Kur’ân-ı Kerîm’i hakkı batıldan ayıran hidâyet rehberi, şifâ ve rahmet olarak göndermiştir. İnanan bir mü’min için dünyâ ve âhirette en büyük saadet, Kur’ân-ı Kerîm ‘in hayata uygulaması olan Sünnet-i Seniyye çerçevesinde bir hayat yaşayıp Kur’ân hizmetinde olmaktır. Efendimiz bu uğurda gayret sarf edenleri şöyle müjdelemiştir: “Sizin en hayırlılarınız, Kur’ân’ı öğrenen ve öğretenlerinizdir.” (Buhârî, Fezâilü’l-Kur’ân, 21) Ebû Ümâme (r.a) Efendimizin huzurunda şahit olduğu bir olayı şöyle anlatır: Birisi Peygamber Efendimize geldi : –Yâ Rasûlallâh! Falan oğullarının hisselerini alıp sattım, şöyle şöyle kâr elde ettim.” dedi. Allâh Rasûlü (s.a.v): – Sana bundan daha kârlı bir şeyi haber vereyim mi? dedi. Adam: –Öyle bir şey var mı? diye sordu. Rasûl-i Ekrem (s.a.v.): –Kur’ân’dan on âyet öğrenen, senden daha kazançlıdır!” buyurdu. Bunun üzerine adam gitti ve hemen on âyet öğrenip geldi ve bunu Rasûlullâh’a bildirdi. (Taberânî, 7/165) Rasulullah (s.a.v.) bir defasında etrafındakilere şu tespiti yaparak onları Kur’an öğrenmeye teşvik etti: “Her ziyâfet çeken, ziyâfetine insanların gelmesini ister. Kur’ân da Allâh’ın ziyâfetidir, ondan uzak durmayınız.” (Beyhakî)

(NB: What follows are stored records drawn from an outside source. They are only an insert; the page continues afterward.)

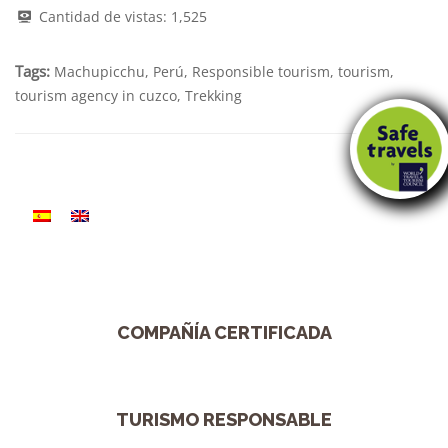
Cantidad de vistas:
1,525
Tags:
Machupicchu
,
Perú
,
Responsible tourism
,
tourism
,
tourism agency in cuzco
,
Trekking
COMPAÑÍA CERTIFICADA
TURISMO RESPONSABLE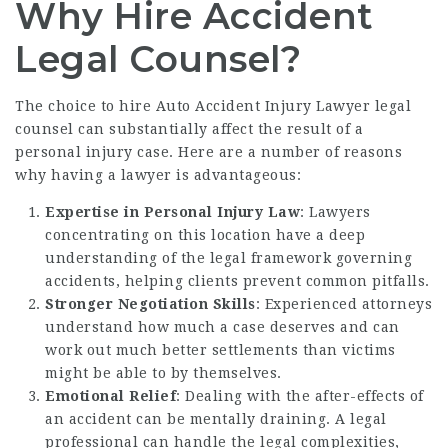
Why Hire Accident
Legal Counsel?
The choice to hire
Auto Accident Injury Lawyer
legal
counsel can substantially affect the result of a
personal injury case. Here are a number of reasons
why having a lawyer is advantageous:
Expertise in Personal Injury Law
: Lawyers
concentrating on this location have a deep
understanding of the legal framework governing
accidents, helping clients prevent common pitfalls.
Stronger Negotiation Skills
: Experienced attorneys
understand how much a case deserves and can
work out much better settlements than victims
might be able to by themselves.
Emotional Relief
: Dealing with the after-effects of
an accident can be mentally draining. A legal
professional can handle the legal complexities,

Yukarıda zikredilen müjdeler çerçevesinde hareket eden bir mümin hem dünya hem de ahiret mükafat ve şerefini elde edecektir. Uhud Harbi bitmiş müslümanlar yetmiş kadar şehit vermişlerdir sıra onların defnine gelmiştir. Ashâb-ı kirâm: “—Yâ Rasûlallâh! šehidlerimiz pek çok. Bize ne yapmamızı emir buyurursunuz?” diye sordular. Rasûl-i Ekrem (s.a.v.):“—Derin ve geniş kabirler kazınız, her kabre ikişer, üçer koyunuz!” buyurdu. Ashâb: “—Önce hangilerini koyalım?” diye sorunca Hazret-i Peygamber (a.s):“—En çok Kur’ân bileni önce koyunuz!” (Nesâî, Cenâiz, 86, 87, 90, 91) buyurmak suretiyle Kur’anı daha çok bilenleri öncelemiştir. Kur’an aynı zamanda anlaşılmak ve üzerinde teffekkür edilmek üzere gönderilmiş bir kitaptır. Bu konuda Iyâs bin Muâviye şu teşbîhte bulunmuştur: “Kur’ân’ı okuyup da onun mânâlarını, inceliklerini bilmeyen ve düşünmeyen kimse, karanlık bir gecede hükümdardan kendisine bir mektup gelen, fakat mektupta ne yazdığını okuyup öğrenemediği için kendisini korku saran kimse gibidir. Kur’ân’ın mânâ ve inceliklerine intikâl eden kimse de, lamba getirip ortalığı aydınlatarak mektubun içindekileri okuyan kimse gibidir.” (Kurtubî, el-Câmî, I, 26) Zira Kur’ân, Cenâb-ı Hak’tan bütün insanlığa gelen hidâyet mektubudur. Bu mektupla kullarını Dârüsselâm’a, yâni cennete dâvet etmektedir. Bu dâvete icâbet için, Kur’ân’ı düzgün okuyabilmek, muhtevâsıyla duygu derinliğine varabilmek, feyizli ve canlı bir Kur’ân hayatı yaşayıp kalb-i selîm sâhibi olmak gerekir. Kur’ân’ın muhtevâsına vâkıf olmanın zarûretini Rabbimiz şöyle bildirmektedir: “And olsun ki, size, içinde sizin için öğüt bulunan bir kitap indirdik. Hâlâ akıllanmaz mısınız?” (el-Enbiyâ, 10) Nitekim Ebû Ömer, Kur’ân hâfızını şöyle târif etmiştir: “Kur’ân hâfızları Kur’ân’ın hükümlerini, helâl ve haramını bilen ve içindekilerle istikâmet kazanandır.” (Kurtubî, el-Câmî, I, 26) Allâh’ın râzı olacağı bir kul olabilmek için Kur’ân’ın kalbde yer etmesi zarûrîdir. Kur’âna karşı bigane kalıp ondan uzak bir hayat sürenlere, âyet-i kerîmede bildirildiği üzere Hazret-i Peygamberin ahirette yapacağı haber verilen şikâyet çok ürperticidir: “Peygamber (kıyâmet günü) der ki: «Ey Rabbim! Kavmim bu Kur’ân’ı büsbütün terk ettiler.” (Furkan, 30)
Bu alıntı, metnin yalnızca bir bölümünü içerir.